Naar aanleiding van de motie over huwelijksmigratie (Kamerstukken II 2008/09, 31 700 XVIII, nr. 19) ingediend op 4 december 2008 door de leden Van Toorenburg (CDA) en Dijsselbloem (PvdA) heeft het kabinet met de brief Huwelijks-
en gezinsmigratie van 2 oktober 2009 (Kamerstukken II 2009/10, 32 175, nr. 1) zijn integrale visie op de thema’s huwelijksmigratie en integratie van huwelijksmigranten in Nederland gegeven.

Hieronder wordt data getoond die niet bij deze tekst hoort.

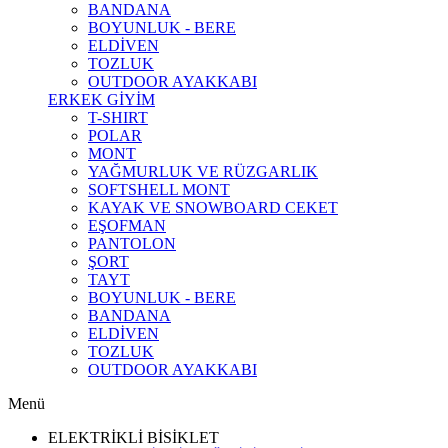
BANDANA
BOYUNLUK - BERE
ELDİVEN
TOZLUK
OUTDOOR AYAKKABI
ERKEK GİYİM
T-SHIRT
POLAR
MONT
YAĞMURLUK VE RÜZGARLIK
SOFTSHELL MONT
KAYAK VE SNOWBOARD CEKET
EŞOFMAN
PANTOLON
ŞORT
TAYT
BOYUNLUK - BERE
BANDANA
ELDİVEN
TOZLUK
OUTDOOR AYAKKABI
Menü
ELEKTRİKLİ BİSİKLET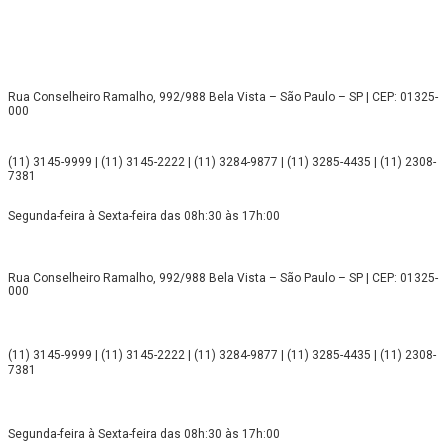
Rua Conselheiro Ramalho, 992/988 Bela Vista – São Paulo – SP | CEP: 01325-
000
(11) 3145-9999 | (11) 3145-2222 | (11) 3284-9877 | (11) 3285-4435 | (11) 2308-
7381
Segunda-feira à Sexta-feira das 08h:30 às 17h:00
Rua Conselheiro Ramalho, 992/988 Bela Vista – São Paulo – SP | CEP: 01325-
000
(11) 3145-9999 | (11) 3145-2222 | (11) 3284-9877 | (11) 3285-4435 | (11) 2308-
7381
Segunda-feira à Sexta-feira das 08h:30 às 17h:00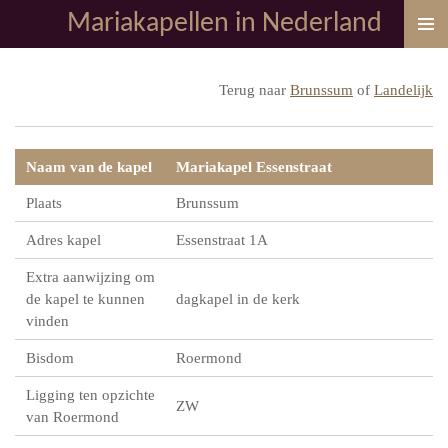
Mariakapellen in Nederland
Ga
direct
naar
Terug naar
Brunssum
of
Landelijk
de
hoofdinhoud
Naam van de kapel
Mariakapel Essenstraat
Plaats
Brunssum
Adres kapel
Essenstraat 1A
Extra aanwijzing om
de kapel te kunnen
dagkapel in de kerk
vinden
Bisdom
Roermond
Ligging ten opzichte
ZW
van Roermond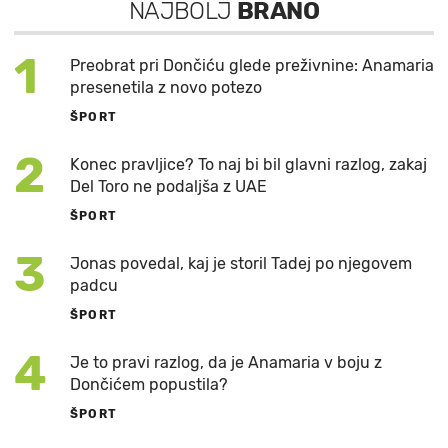
NAJBOLJ
BRANO
1
Preobrat pri Dončiću glede preživnine: Anamaria
presenetila z novo potezo
ŠPORT
2
Konec pravljice? To naj bi bil glavni razlog, zakaj
Del Toro ne podaljša z UAE
ŠPORT
3
Jonas povedal, kaj je storil Tadej po njegovem
padcu
ŠPORT
4
Je to pravi razlog, da je Anamaria v boju z
Dončićem popustila?
ŠPORT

De brief Huwelijks- en gezinsmigratie is met uw Kamer besproken tijdens een AO op 18 november 2009 en een VAO op 2 december
2009. Er zijn toen geen moties ingediend tegen de verhoging van het niveau van de Toets Gesproken Nederlands naar A1 en de
invoering van een toets Geletterdheid en Begrijpend Lezen. Met de planningsbrief maatregelen Huwelijks- en gezinsmigratie
van 18 december 2009 (Kamerstukken II 2009/10, 32 175, nr. 5) is uw Kamer verder geïnformeerd over de invoering van de voorgestelde maatregelen.

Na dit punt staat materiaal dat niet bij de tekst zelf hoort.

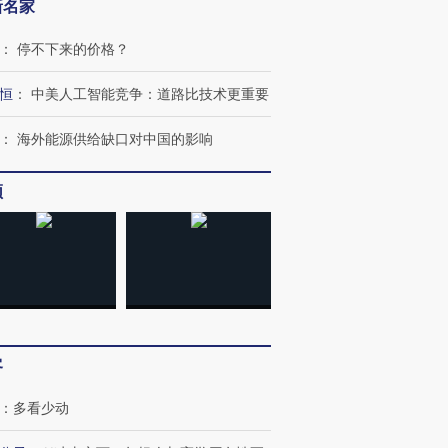
新名家
：
停不下来的价格？
恒
：
中美人工智能竞争：道路比技术更重要
：
海外能源供给缺口对中国的影响
频
客
OX的吸金
马航飞行员跨国走私7万
视线｜被称为“蟑螂”的印
让中产们甘
粒摇头丸 尿检体内含3种
度Z世代 用街头抗争将教
秘鲁纳斯
：
多看少动
”？
毒品
育部长拱下台
13人遇难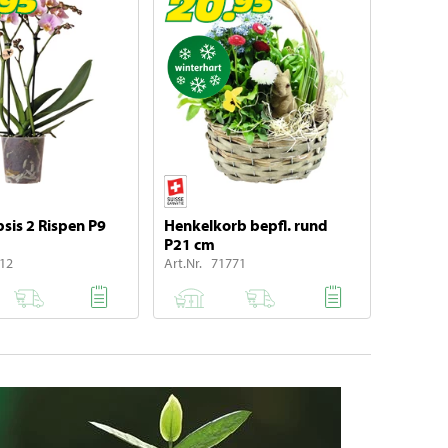
sis 2 Rispen P9
Henkelkorb bepfl. rund
P21 cm
412
Art.Nr. 71771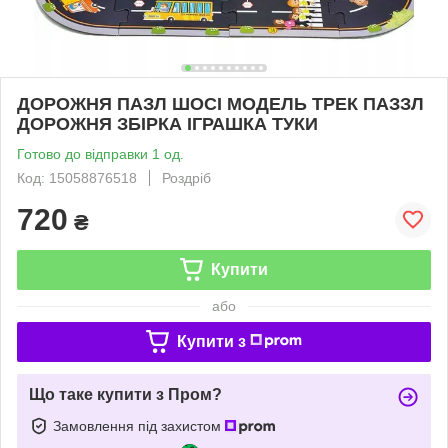
ДОРОЖНЯ ПАЗЛ ШОСІ МОДЕЛЬ ТРЕК ПАЗЗЛ
ДОРОЖНЯ ЗБІРКА ІГРАШКА ТУКИ
Готово до відправки 1 од.
Код: 15058876518
Роздріб
720
₴
Купити
або
Купити з
Що таке купити з Пром?
Замовлення під захистом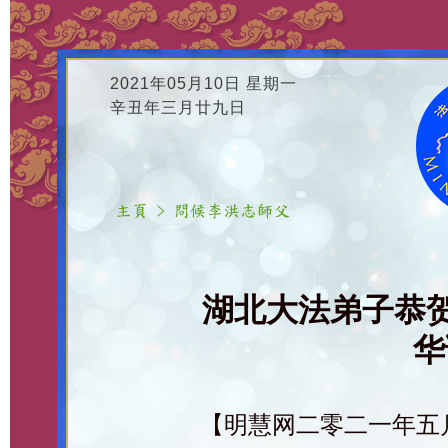
2021年05月10日 星期一
辛丑年三月廿九日
湖北大法弟子恭
华
【明慧网二零二一年五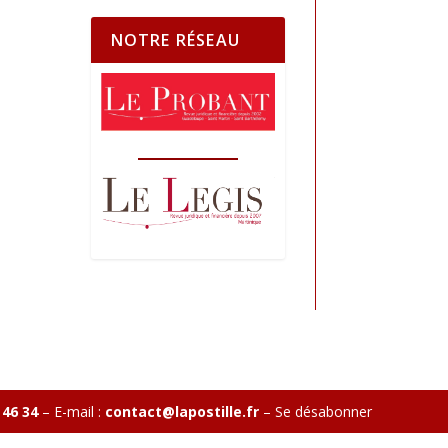
NOTRE RÉSEAU
 46 34
– E-mail :
contact@lapostille.fr
–
Se désabonner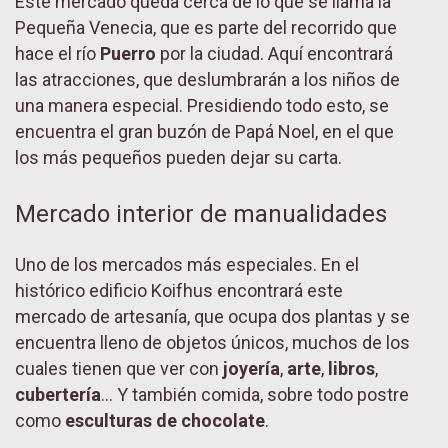
Este mercado queda cerca de lo que se llama la
Pequeña Venecia, que es parte del recorrido que
hace el río
Puerro
por la ciudad. Aquí encontrará
las atracciones, que deslumbrarán a los niños de
una manera especial. Presidiendo todo esto, se
encuentra el gran buzón de Papá Noel, en el que
los más pequeños pueden dejar su carta.
Mercado interior de manualidades
Uno de los mercados más especiales. En el
histórico edificio Koifhus encontrará este
mercado de artesanía, que ocupa dos plantas y se
encuentra lleno de objetos únicos, muchos de los
cuales tienen que ver con
joyería
,
arte
,
libros
,
cubertería
…
Y también comida, sobre todo postre
como
esculturas de chocolate
.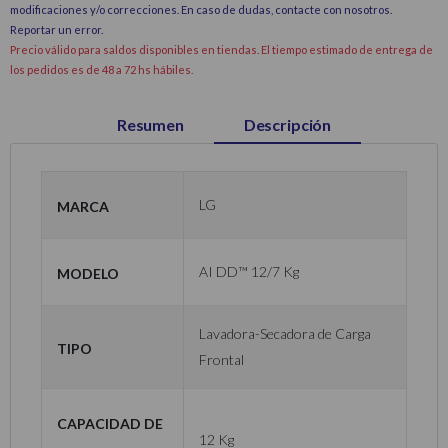
modificaciones y/o correcciones. En caso de dudas, contacte con nosotros.
Reportar un error
.
Precio válido para saldos disponibles en tiendas. El tiempo estimado de entrega de
los pedidos es de 48 a 72 hs hábiles.
Resumen
Descripción
Marca
LG
Modelo
AI DD™ 12/7 Kg
Lavadora-Secadora de Carga
Tipo
Frontal
Capacidad de
12 Kg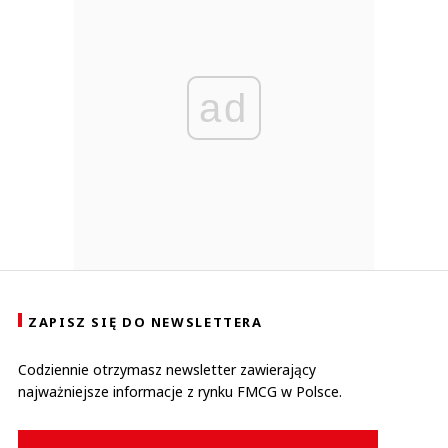
ad
ZAPISZ SIĘ DO NEWSLETTERA
Codziennie otrzymasz newsletter zawierający
najważniejsze informacje z rynku FMCG w Polsce.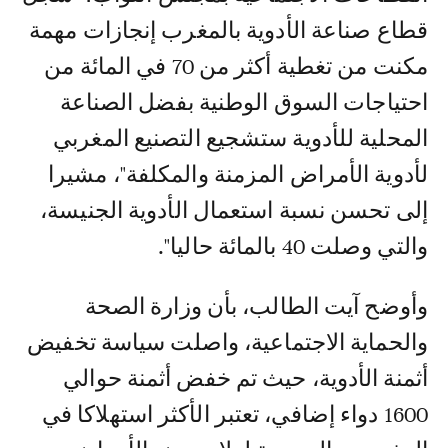
قطاع صناعة الأدوية بالمغرب إنجازات مهمة
مكنت من تغطية أكثر من 70 في المائة من
احتياجات السوق الوطنية بفضل الصناعة
المحلية للأدوية ستشجيع التصنيع المغربي
لأدوية الأمراض المزمنة والمكلفة"، مشيرا
إلى تحسن نسبة استعمال الأدوية الجنيسة،
والتي وصلت 40 بالمائة حاليا".
وأوضح آيت الطالب، بأن وزارة الصحة
والحماية الاجتماعية، واصلت سياسة تخفيض
أثمنة الأدوية، حيث تم خفض أثمنة حوالي
1600 دواء إضافي، تعتبر الأكثر استهلاكا في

In het voorjaar van 2010 is een aantal onderwerpen controversieel verklaard (Kamerstukken II 2009/10, 32 333, nr. 14). De brief Huwelijks- en gezinsmigratie noch de planningsbrief maatregelen Huwelijks- en gezinsmigratie behoorden tot de
controversiële onderwerpen.
In de procedurevergadering van de algemene commissie voor Wonen, Wijken en Integratie van 22 april 2010 is besloten om een
brief inzake diverse onderwerpen op het terrein van de Huwelijks- en gezinsmigratie (Kamerstukken II 2009/10, 32 175, nr. 9) controversieel te laten verklaren. Deze brief, die niet zag op de verhoging van het niveau van de Toets Gesproken Nederlands
naar A1 en de invoering van een toets Geletterdheid en Begrijpend Lezen, is op 18 mei 2010 inderdaad door de Kamer controversieel
verklaard (TK, 2009–10, 32 333, nr. 47 onder Q14).

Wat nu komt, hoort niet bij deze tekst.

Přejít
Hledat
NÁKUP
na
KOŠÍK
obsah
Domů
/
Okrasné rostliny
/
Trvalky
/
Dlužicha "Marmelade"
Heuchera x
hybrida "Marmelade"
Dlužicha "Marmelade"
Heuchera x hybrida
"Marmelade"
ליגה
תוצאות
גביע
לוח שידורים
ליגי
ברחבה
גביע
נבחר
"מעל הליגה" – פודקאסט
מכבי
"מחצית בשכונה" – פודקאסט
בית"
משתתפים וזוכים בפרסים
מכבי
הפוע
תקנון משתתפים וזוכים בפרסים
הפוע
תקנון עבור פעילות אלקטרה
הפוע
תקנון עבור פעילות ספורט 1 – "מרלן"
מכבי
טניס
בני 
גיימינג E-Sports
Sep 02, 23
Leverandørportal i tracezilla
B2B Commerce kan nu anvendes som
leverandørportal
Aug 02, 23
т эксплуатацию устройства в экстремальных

Gezien het eerder gebleken draagvlak in uw Kamer en omdat de controversieel verklaarde brief niet op de wijziging van het
Vreemdelingenbesluit 2000 zag heb ik geen reden gezien om de wijziging van het Vreemdelingenbesluit 2000 op te schorten. In
deze visie werd ik bevestigd door het besluit van de algemene commissie voor Wonen, Wijken en Integratie tijdens dezelfde
procedurevergadering van 22 april 2010 om de Minister van Justitie en mijzelf het verzoek te doen om de Wijziging van het
Vreemdelingenbesluit 2000 voor inwerkingtreding naar de Kamer te sturen.
Ik heb vervolgens met mijn brief van 9 september 2010 voldaan aan het verzoek van de commissie om de Wijziging van het Vreemdelingenbesluit
2000 voor inwerkingtreding aan uw Kamer te zenden.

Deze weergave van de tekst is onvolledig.